» **Data listing**

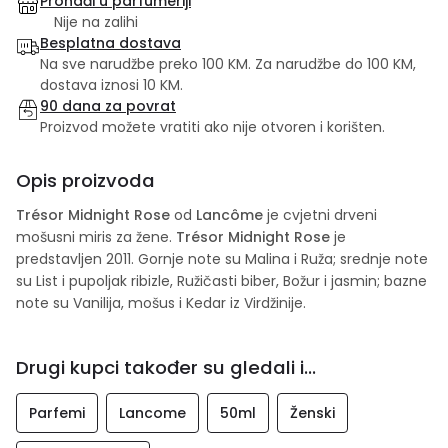
Pronađi u parfumeriji
Nije na zalihi
Besplatna dostava
Na sve narudžbe preko 100 KM. Za narudžbe do 100 KM,
dostava iznosi 10 KM.
90 dana za povrat
Proizvod možete vratiti ako nije otvoren i korišten.
Opis proizvoda
Trésor Midnight Rose
od
Lancôme
je cvjetni drveni
mošusni miris za žene.
Trésor Midnight Rose
je
predstavljen 2011. Gornje note su Malina i Ruža; srednje note
su List i pupoljak ribizle, Ružičasti biber, Božur i jasmin; bazne
note su Vanilija, mošus i Kedar iz Virdžinije.
Drugi kupci također su gledali i...
Parfemi
Lancome
50ml
Ženski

» **What you have to do**
Above are records to transcribe exactly; leave their pictures out.

» **Output**
Pronađi u parfumeriji
Nije na zalihi
Besplatna dostava
Na sve narudžbe preko 100 KM. Za narudžbe do 100 KM,
dostava iznosi 10 KM.
90 dana za povrat
Proizvod možete vratiti ako nije otvoren i korišten.
Opis proizvoda
Trésor Midnight Rose
od
Lancôme
je cvjetni drveni
mošusni miris za žene.
Trésor Midnight Rose
je
predstavljen 2011. Gornje note su Malina i Ruža; srednje note
su List i pupoljak ribizle, Ružičasti biber, Božur i jasmin; bazne
note su Vanilija, mošus i Kedar iz Virdžinije.
Drugi kupci također su gledali i...
Parfemi
Lancome
50ml
Ženski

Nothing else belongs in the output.